WHAT THIS TASK INVOLVES:
Leaving out all pictures, retype the records exactly.

Page-level text extractions:
╭──

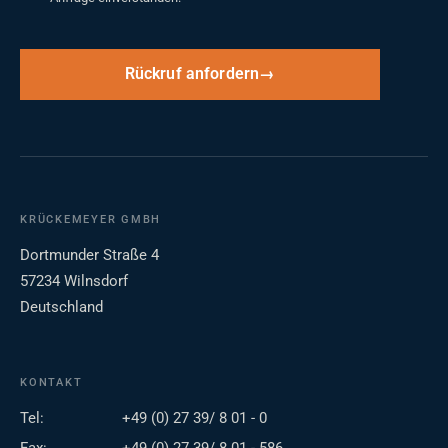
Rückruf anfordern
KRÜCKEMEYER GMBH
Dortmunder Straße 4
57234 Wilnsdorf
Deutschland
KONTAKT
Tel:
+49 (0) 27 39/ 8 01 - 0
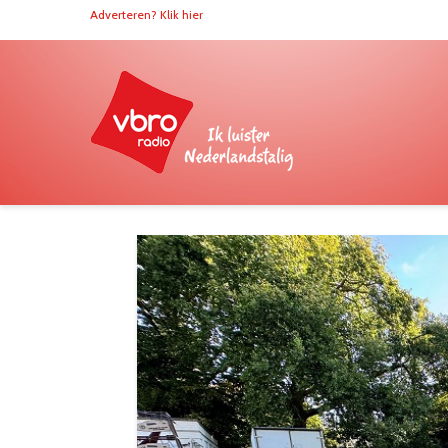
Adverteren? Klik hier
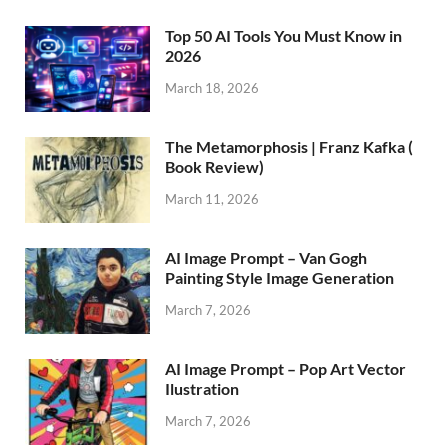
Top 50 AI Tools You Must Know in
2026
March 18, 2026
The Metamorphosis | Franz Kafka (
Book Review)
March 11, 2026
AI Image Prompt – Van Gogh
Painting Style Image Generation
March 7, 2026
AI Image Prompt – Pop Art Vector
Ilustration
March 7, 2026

╰──

TASK RESULT:
Rückruf anfordern
KRÜCKEMEYER GMBH
Dortmunder Straße 4
57234 Wilnsdorf
Deutschland
KONTAKT
Tel:
+49 (0) 27 39/ 8 01 - 0
Adverteren? Klik hier
Top 50 AI Tools You Must Know in
2026
March 18, 2026
The Metamorphosis | Franz Kafka (
Book Review)
March 11, 2026
AI Image Prompt – Van Gogh
Painting Style Image Generation
March 7, 2026
AI Image Prompt – Pop Art Vector
Ilustration
March 7, 2026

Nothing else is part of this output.